Functions and Activities

Core functions include conducting population and housing censuses, producing national accounts inputs used by the Bank of Israel, compiling consumer price indices monitored by the Israel Central Bureau of Statistics's users, and generating labor-force statistics cited by the Histadrut and employer federations. The Bureau runs sectoral surveys covering agriculture in the Negev, industry in the Haifa port region, trade in the Tel Aviv Stock Exchange ecosystem, and health statistics used by the Ministry of Health and hospitals such as Sheba Medical Center. It provides microdata for academic analysis at institutes like the Weizmann Institute of Science and supports municipal planning in cities including Beersheba and Rishon LeZion.

Data Collection and Methodology

Data collection methods have evolved from door-to-door enumeration to mixed-mode approaches combining administrative registers, web questionnaires and mobile-device-assisted interviews. The Bureau integrates administrative records from agencies such as the Population and Immigration Authority, tax files from the Israel Tax Authority, and education records from the Ministry of Education. Methodological frameworks reference International Monetary Fund guidelines for national accounts, Eurostat's best practices for regional statistics, and recommendations of the United Nations Statistics Division for census design. Quality assurance employs sampling theory, imputation techniques used in labour surveys, and confidentiality measures consistent with jurisprudence from the Supreme Court of Israel.

Publications and Products

Major publications include the decennial Population and Housing Census reports, monthly labour-force bulletins, quarterly national accounts, and thematic reports on topics such as fertility, migration, income distribution and poverty which are used by academic journals and policy reports from institutions like Taub Center for Social Policy Studies in Israel and Israel Democracy Institute. The Bureau maintains online databases and interactive dashboards used by researchers at Tel Aviv University and journalists at outlets such as Haaretz and The Jerusalem Post. It also issues methodological manuals and microdata discs (with strict access rules) for vetted researchers from institutions like Ben-Gurion University of the Negev and Technion – Israel Institute of Technology.

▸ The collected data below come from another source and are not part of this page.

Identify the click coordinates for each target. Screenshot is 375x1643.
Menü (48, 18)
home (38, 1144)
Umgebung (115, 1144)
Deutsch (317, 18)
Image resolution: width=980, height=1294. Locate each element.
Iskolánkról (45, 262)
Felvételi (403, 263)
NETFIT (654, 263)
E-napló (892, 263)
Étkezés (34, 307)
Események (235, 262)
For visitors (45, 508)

International Cooperation and Standards

The Bureau is a member of international bodies including the United Nations Statistical Commission, the Organisation for Economic Co-operation and Development and the International Statistical Institute, collaborating on projects with the World Bank and International Monetary Fund. It participates in comparative studies with national statistical institutes such as the U.S. Census Bureau, Statistics Canada, Office for National Statistics (United Kingdom) and Statistics Netherlands to harmonize classifications like the International Standard Industrial Classification and exchange best practices on privacy-preserving record linkage.

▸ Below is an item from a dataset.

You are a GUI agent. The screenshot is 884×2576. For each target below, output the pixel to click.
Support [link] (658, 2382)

Criticism and Controversies

The Bureau has faced critique over perceived political pressures related to statistical definitions affecting constituency apportionment debated in the Knesset and by advocacy groups including Adalah and Mossawa. Concerns have been raised about undercoverage in certain localities such as Arab-majority towns and Haredi neighborhoods, prompting methodological reviews and interactions with civil-society researchers from B'Tselem and academic studies at Hebrew University of Jerusalem. Debates have also involved transparency of microdata access for international researchers and legal disputes adjudicated before the Supreme Court of Israel and examined by ombudsmen and the State Comptroller of Israel.